The terms "password manager" and "password generator" often get used interchangeably, but they serve different functions. Understanding the distinction — and how the two tools work together — is key to building a solid password security setup.

What a Password Generator Does

A password generator creates new, random passwords on demand. It takes parameters like length, character types, and optionally a word list (for passphrases), and applies cryptographic randomness to produce a password that is:

  • Unpredictable — not based on any word, name, or pattern
  • Unique — freshly generated each time
  • Configurable — you control the length and complexity

Our generator runs entirely in your browser using the Web Crypto API (crypto.getRandomValues()), which is the same cryptographically secure source used by operating systems. The generated password never leaves your device.

What a generator doesn't do: remember your passwords. Once you close the tab, the generated password is gone unless you've copied and stored it somewhere.
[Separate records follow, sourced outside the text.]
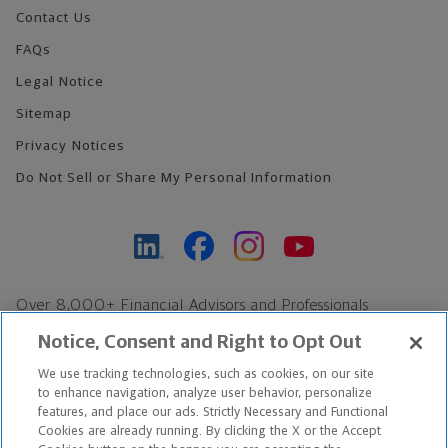
Contact Us
FAQs
Legal Notice
Sitemap
Privacy Notices
Do Not Sell or Share My Personal Information
Over 8,000+ Financial Advisors and Professionals
Nationwide*
Notice, Consent and Right to Opt Out
Find an Advisor
We use tracking technologies, such as cookies, on our site
Footer Copyright
to enhance navigation, analyze user behavior, personalize
*Based on Northwestern Mutual internal data, not applicable
features, and place our ads. Strictly Necessary and Functional
Cookies are already running. By clicking the X or the Accept
exclusively to disability insurance products.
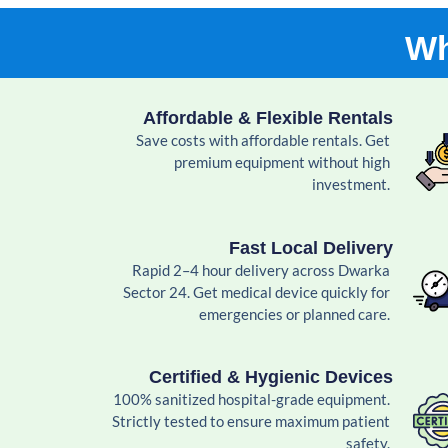
Wh
Affordable & Flexible Rentals
Save costs with affordable rentals. Get
premium equipment without high
investment.
Fast Local Delivery
Rapid 2–4 hour delivery across Dwarka
Sector 24. Get medical device quickly for
emergencies or planned care.
Certified & Hygienic Devices
100% sanitized hospital-grade equipment.
Strictly tested to ensure maximum patient
safety.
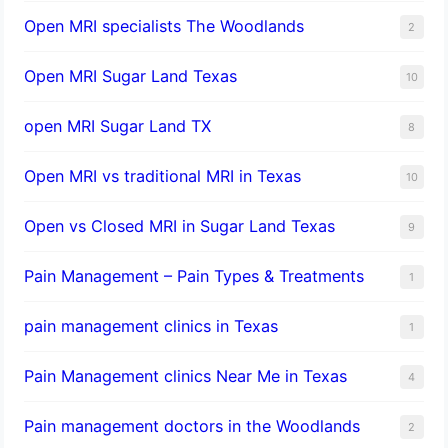
Open MRI specialists The Woodlands
2
Open MRI Sugar Land Texas
10
open MRI Sugar Land TX
8
Open MRI vs traditional MRI in Texas
10
Open vs Closed MRI in Sugar Land Texas
9
Pain Management – Pain Types & Treatments
1
pain management clinics in Texas
1
Pain Management clinics Near Me in Texas
4
Pain management doctors in the Woodlands
2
What a Password Manager Does

A password manager is an encrypted vault for storing passwords (and other credentials). After you generate a strong password, you save it in the manager along with the site URL and your username. When you visit that site, the manager auto-fills your login.

Leading password managers (Bitwarden, 1Password, Dashlane, etc.) also include a built-in password generator, sync your vault across devices, and warn you about reused or breached passwords.

What a manager doesn't replace: a standalone, independent generator that you can trust to be truly client-side and unaffected by any subscription, app update, or vendor change.

Why You Need Both

Here's the workflow that most security experts recommend:

  1. Use a standalone generator (like this one) to create a strong, random password
  2. Immediately save it to your password manager vault
  3. Use the manager to fill the password when you log in

This separates concerns: the generator is a pure, trustworthy source of randomness. The manager handles the storage and retrieval problem. Neither alone is as powerful as both together.

The One Password You Need to Memorize

Your password manager itself needs a master password — one that you never write down and never store anywhere. This is the ideal use case for a passphrase: a sequence of 5–6 random words that you can memorize and type on any device.

Use our passphrase mode to generate your manager's master password. Then let the manager remember everything else.

Open Source Options

If you're concerned about trusting a commercial password manager with all your credentials, consider Bitwarden — a fully open-source option that you can even self-host. It's free for personal use and audited by third-party security researchers.